So what on earth are the Love Languages?

Every year I am obligated by law to undergo ongoing professional development to make sure that I am up to date with everything from the law to current trends as well as to ensure that I am updated and fulfilling my duties so that I can deliver the best service to you!

I loved this information that I wanted to share with you all as I found this very interesting.

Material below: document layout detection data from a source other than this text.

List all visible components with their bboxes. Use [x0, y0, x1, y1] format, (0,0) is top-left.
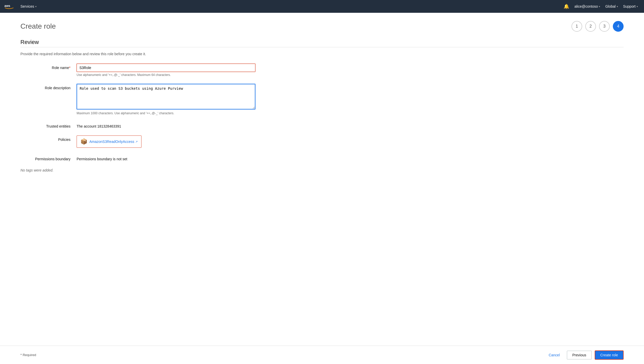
trusted-entities-row: Trusted entities The account 18132846339…: [20, 122, 624, 128]
services-label: Services: [20, 4, 34, 8]
footer: * Required Cancel Previous Create role: [0, 346, 644, 364]
role-name-field: Use alphanumeric and '+=,.@-_' character…: [77, 64, 255, 77]
support-chevron-icon: ▾: [637, 5, 638, 8]
user-chevron-icon: ▾: [599, 5, 600, 8]
trusted-entities-value: The account 181328463391: [77, 122, 121, 128]
section-divider: [20, 47, 624, 47]
role-description-row: Role description Role used to scan S3 bu…: [20, 84, 624, 115]
main-content: Create role 1 2 3 4 Review Provide the r…: [0, 13, 644, 364]
permissions-boundary-value: Permissions boundary is not set: [77, 155, 127, 161]
page-header: Create role 1 2 3 4: [20, 21, 624, 32]
role-name-row: Role name* Use alphanumeric and '+=,.@-_…: [20, 64, 624, 77]
policy-link[interactable]: AmazonS3ReadOnlyAccess ↗: [89, 140, 138, 144]
step-1[interactable]: 1: [571, 21, 582, 32]
nav-right: 🔔 alice@contoso ▾ Global ▾ Support ▾: [562, 3, 640, 10]
step-2[interactable]: 2: [585, 21, 596, 32]
permissions-boundary-label: Permissions boundary: [20, 155, 77, 161]
support-label: Support: [623, 4, 636, 8]
role-name-input[interactable]: [77, 64, 255, 72]
trusted-entities-label: Trusted entities: [20, 122, 77, 128]
policy-name: AmazonS3ReadOnlyAccess: [89, 140, 134, 144]
step-3[interactable]: 3: [599, 21, 610, 32]
user-menu[interactable]: alice@contoso ▾: [572, 3, 602, 9]
required-note: * Required: [20, 353, 36, 357]
role-name-hint: Use alphanumeric and '+=,.@-_' character…: [77, 73, 255, 77]
section-description: Provide the required information below a…: [20, 52, 624, 56]
aws-logo[interactable]: aws: [4, 3, 14, 10]
role-description-hint: Maximum 1000 characters. Use alphanumeri…: [77, 111, 255, 115]
role-description-label: Role description: [20, 84, 77, 90]
services-chevron-icon: ▾: [35, 5, 37, 8]
region-chevron-icon: ▾: [617, 5, 618, 8]
page-title: Create role: [20, 22, 56, 30]
create-role-button[interactable]: Create role: [595, 350, 624, 360]
cancel-button[interactable]: Cancel: [545, 351, 564, 359]
footer-buttons: Cancel Previous Create role: [545, 350, 624, 360]
svg-text:aws: aws: [4, 4, 10, 8]
support-menu[interactable]: Support ▾: [621, 3, 640, 9]
region-menu[interactable]: Global ▾: [603, 3, 620, 9]
step-4[interactable]: 4: [613, 21, 624, 32]
external-link-icon: ↗: [135, 140, 138, 143]
top-navigation: aws Services ▾ 🔔 alice@contoso ▾ Global …: [0, 0, 644, 13]
policies-label: Policies: [20, 135, 77, 142]
services-menu[interactable]: Services ▾: [18, 3, 39, 9]
no-tags-text: No tags were added.: [20, 168, 624, 172]
permissions-boundary-row: Permissions boundary Permissions boundar…: [20, 155, 624, 161]
role-name-label: Role name*: [20, 64, 77, 70]
role-description-textarea[interactable]: Role used to scan S3 buckets using Azure…: [77, 84, 255, 109]
section-title: Review: [20, 39, 624, 46]
user-label: alice@contoso: [574, 4, 598, 8]
policy-package-icon: 📦: [80, 138, 87, 145]
notification-bell-icon[interactable]: 🔔: [562, 3, 571, 10]
previous-button[interactable]: Previous: [567, 351, 591, 359]
policies-row: Policies 📦 AmazonS3ReadOnlyAccess ↗: [20, 135, 624, 148]
region-label: Global: [605, 4, 615, 8]
step-indicators: 1 2 3 4: [571, 21, 624, 32]
role-description-field: Role used to scan S3 buckets using Azure…: [77, 84, 255, 115]
policies-box: 📦 AmazonS3ReadOnlyAccess ↗: [77, 135, 141, 148]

I printed this off and showed my Scotty –it’s been 23 years and I thought he needed some refreshing!!!

This is from Dr Chapman’s book “The Five Love Languages” and

discusses the five love languages with couples, namely:

1. Words of Affirmation

These are verbal compliments, or words of appreciation. Mark Twain once said: “I can live for two months on a good compliment.”

Encouraging words require empathy and seeing the world from a partner’s perspective.

We must first learn what is important to our partner. Only then can we believe in them and their abilities.

Kind words – the manner in which we speak is exceedingly important, e.g.

• That was a lovely meal

• You’ve made a fantastic job of mowing the lawns

• That colour really suits you

• My wife is a wonderful mother

Humble words – making requests, not demands. A request introduces the element of

choice. Language with request is politeness.

2. Quality Time

This love language is about togetherness, giving each other focused attention.

It doesn’t mean sitting and watching television together or just existing in the same proximity. The important thing is emotionally spending focused time with each other.

Conversation – this involves the couple sharing experiences, thoughts, feelings and desires in a friendly, uninterrupted context. Unlike Words of Affirmation, the focus is on what is being heard rather than what is being said.

3. Gifts – giving and receiving

Gifts can be a visual symbol of love, and one of the easiest to learn. A gift is something you can hold in your hand and say “He/she was thinking of me”. The gift itself is a symbol of that thought. It doesn’t matter whether the gift cost money. What is important is the thought of acquiring the gift and giving it as an expression of love.

A gift may be bought or found or made. If a person becomes an effective gift giver, they may need to change their attitude about money. If a person is a ‘saver’, then they may experience emotional resistance to the idea of spending money as an expression of

love. If receiving a gift is a partner’s primary love language, then investing in a gift is an investment in the relationship.

4. Acts of Service

Acts of service is a love language that seeks to please a partner’s needs by doing some act of kindness.

By working out what is the most important way of helping a partner and then making a concentrated effort to do this as an expression of love, i.e. vacuuming, mowing the lawn, or paying the bills. If a person doesn’t have time or inclination to do the service, then they could do something that will take the burden off their partner, i.e. take them

out to dinner or get takeaway, pay someone to mow the lawns as a surprise.

Also note what a partner is doing, i.e. “Thanks for washing the car, I never get the time for this and I really appreciate it”. This shows that your partner’s actions are noted andnot taken for granted. Your love language may be receiving acts of service, but yourpartner’s may be receiving Words of Affirmation.

Requests give direction to love, but demands stop the flow of love.

5. Physical Touch

Physical touch can make or break a relationship. It can communicate hate or love.

However, this love language is an expression of love through physical touch. The touch of love may take many forms. Loving touches may be explicit and demand your full attention (such as a back rub), or love touches may be implicit and require only a moment (such as putting your hand on their shoulder as you pour a cup of coffee).

Implicit love touches require little time for much thought, i.e. sitting close to each other on the couch, kissing before leaving the house. If sex is a primary love language, then steps can be taken to enhance lovemaking such as reading, discussion, experimenting.